Referents from Apocrypha Chapter 14

14:1. “…having his Father’s name written in their foreheads….”  (“Sealed Servants”)  2 Esdras 2:38.  See above at 7:3.

2 Esdras 10:7-8: “For Zion, the mother of us all, is in deep grief and great affliction.  It is most appropriate to mourn now, because we are all mourning, and to be sorrowful, because we are all sorrowing; you are sorrowing for one son, but we, the whole world, for our mother….”

 

2 Esdras 10:44: “This woman whom you saw, whom you now behold as an established city, is Zion.”  Note 44: “Zion, i.e. the heavenly Jerusalem.”  Note 46: A son, i.e., the earthly Jerusalem.”

 

2 Esdras 10:49: “And behold, you saw her likeness, how she mourned for her son…” Note 49: “The likeness, or model, of the earthly city is the heavenly Zion, who mourned for her son (the ruined earthly Jerusalem).  For the idea of a heavenly counterpart or model, compare Ex.25.9,40; Heb. 8.5.”  (OAA, p. 49).

 

2 Esdras 13:35-6: “But he will stand on the top of Mount Zion.  And Zion will come and be made manifest to all people, prepared and built, as you saw the mountain carved out without hands….”  (See 21:2 for further quote).

 

14:2. “…as the Voice of many waters….” (See 1:15.)

 

14:7. “Judgment to come”

2 Esdras 8:15-18: “And now I will speak out: About all mankind thou knowest best; but I will speak about thy people, for whom I am grieved, and about thy inheritance, for whom I lament, and about Israel, for whom I am sad, and about the seed of Jacob, for whom I am troubled.  Therefore I will pray before thee for myself and for them, for I see the failings of us who dwell in the land, and I have heard of the swiftness of the judgment that is to come.”

 

14:8. ‘Babylon

                Metzger says: “The purpose of the original author of 2 Esdras was not only to denounce the wickedness of Rome (under the image of ‘Babylon‘) and to lament the sorrows that had befallen Jerusalem, but to wrestle with one of the most perplexing of all religious questions, … the reconciliation of God’s justice, wisdom, power, and goodness with the many evils that beset mankind.”  (OAA, 23).  As to the latter part of this statement, I agree: it was indeed to wrestle with this most perplexing problem.  However, I disagree that the image of ‘Babylon‘ represented Rome.  Rather, it represented, as it does in the Book of Revelation, the wicked and fallen earthly city called Jerusalem that had so persecuted the true Jerusalem, the Church of Jesus Christ.

 

Note on 2 Esdras 2:8: “By the name Assyria, Israel‘s ancient foe, the author refers cryptically to Rome[? perhaps, rather, Jerusalem.]

 

2 Esdras 3:28-31: “Then I said in my heart, Are the deeds of those who inhabit Babylon any better?  Is that why she has gained dominion over Zion?  For when I came here I saw ungodly deeds without number, and my soul has seen many sinners during these thirty years….Are the deeds of Babylon better than those of Zion?”  (OAA, p. 28).  Note on 3:28: “Babylon, i.e. Rome (Rev. 14.8).” [But perhaps Ezra was in the large Jewish community of literal Babylon!?]

 

Metzger’s note #28: “Babylon, i.e. Rome (Rev. 14:8).”  I disagree that Rome is indicated here.  Rather, it is most likely that the prophet had fled from the destruction of Jerusalem to literal Babylon where there was a large and flourishing Jewish community that had not suffered the ravages of war like the Palestinian Jews.  See Revelation 16:19 also, for reference on ‘Babylon’.

 

See also 17:4-5; 18:7-8 below for more referents from 2 Esdras on Babylon.

 

14:20. “…blood came out of the winepress….”

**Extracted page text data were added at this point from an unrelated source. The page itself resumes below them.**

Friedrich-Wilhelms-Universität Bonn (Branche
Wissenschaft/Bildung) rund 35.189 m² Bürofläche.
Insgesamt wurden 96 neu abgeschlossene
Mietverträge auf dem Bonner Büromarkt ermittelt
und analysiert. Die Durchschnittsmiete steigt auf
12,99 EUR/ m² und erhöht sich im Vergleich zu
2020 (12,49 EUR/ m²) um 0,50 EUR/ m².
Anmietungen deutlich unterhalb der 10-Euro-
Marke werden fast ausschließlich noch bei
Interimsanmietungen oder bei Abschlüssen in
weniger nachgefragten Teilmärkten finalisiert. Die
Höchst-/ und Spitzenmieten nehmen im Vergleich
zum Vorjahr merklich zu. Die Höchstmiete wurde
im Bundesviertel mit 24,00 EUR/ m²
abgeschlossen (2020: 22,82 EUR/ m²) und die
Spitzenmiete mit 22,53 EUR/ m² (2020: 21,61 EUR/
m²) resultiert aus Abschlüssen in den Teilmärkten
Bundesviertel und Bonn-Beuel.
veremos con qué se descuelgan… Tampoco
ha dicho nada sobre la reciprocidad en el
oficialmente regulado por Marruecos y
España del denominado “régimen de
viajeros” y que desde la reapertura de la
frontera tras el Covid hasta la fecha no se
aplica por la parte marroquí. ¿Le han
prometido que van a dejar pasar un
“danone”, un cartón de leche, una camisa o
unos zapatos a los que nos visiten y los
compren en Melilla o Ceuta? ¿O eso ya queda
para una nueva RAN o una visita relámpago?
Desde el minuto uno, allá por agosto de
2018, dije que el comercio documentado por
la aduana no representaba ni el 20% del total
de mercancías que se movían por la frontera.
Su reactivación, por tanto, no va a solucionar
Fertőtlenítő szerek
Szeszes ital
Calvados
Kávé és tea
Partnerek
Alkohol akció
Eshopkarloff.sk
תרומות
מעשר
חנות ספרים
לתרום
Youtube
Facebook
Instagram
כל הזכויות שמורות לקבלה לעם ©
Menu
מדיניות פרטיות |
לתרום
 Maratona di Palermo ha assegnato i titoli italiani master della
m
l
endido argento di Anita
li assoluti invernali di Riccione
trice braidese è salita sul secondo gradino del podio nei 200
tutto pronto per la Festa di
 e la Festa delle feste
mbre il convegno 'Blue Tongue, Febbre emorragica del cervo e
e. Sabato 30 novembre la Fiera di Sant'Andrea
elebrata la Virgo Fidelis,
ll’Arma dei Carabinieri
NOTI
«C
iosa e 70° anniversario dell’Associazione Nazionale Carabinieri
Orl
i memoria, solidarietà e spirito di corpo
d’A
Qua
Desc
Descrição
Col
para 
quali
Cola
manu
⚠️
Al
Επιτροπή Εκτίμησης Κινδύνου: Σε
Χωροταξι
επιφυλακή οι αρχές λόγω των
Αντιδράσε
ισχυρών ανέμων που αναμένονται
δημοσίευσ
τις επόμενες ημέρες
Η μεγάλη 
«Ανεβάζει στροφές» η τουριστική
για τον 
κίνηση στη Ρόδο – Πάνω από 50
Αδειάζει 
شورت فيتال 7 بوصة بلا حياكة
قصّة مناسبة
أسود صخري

2 Esdras 15:35-6: “They shall dash against one another and shall pour out a heavy tempest upon the earth, and their own tempest; and there shall be blood from the sword as high as a horse’s belly and a man’s thigh and a camel’s hock.”

 

2 Maccabees 5:12-14: “And he commanded his soldiers to cut down relentlessly every one they met and to slay those who went into the houses.  Then there was killing of young and old, destruction of boys, women, and children, and slaughter of virgins and infants.  Within the total of three days eighty thousand were destroyed, forty thousand in hand-to-hand fighting; and as many were sold into slavery as were slain.”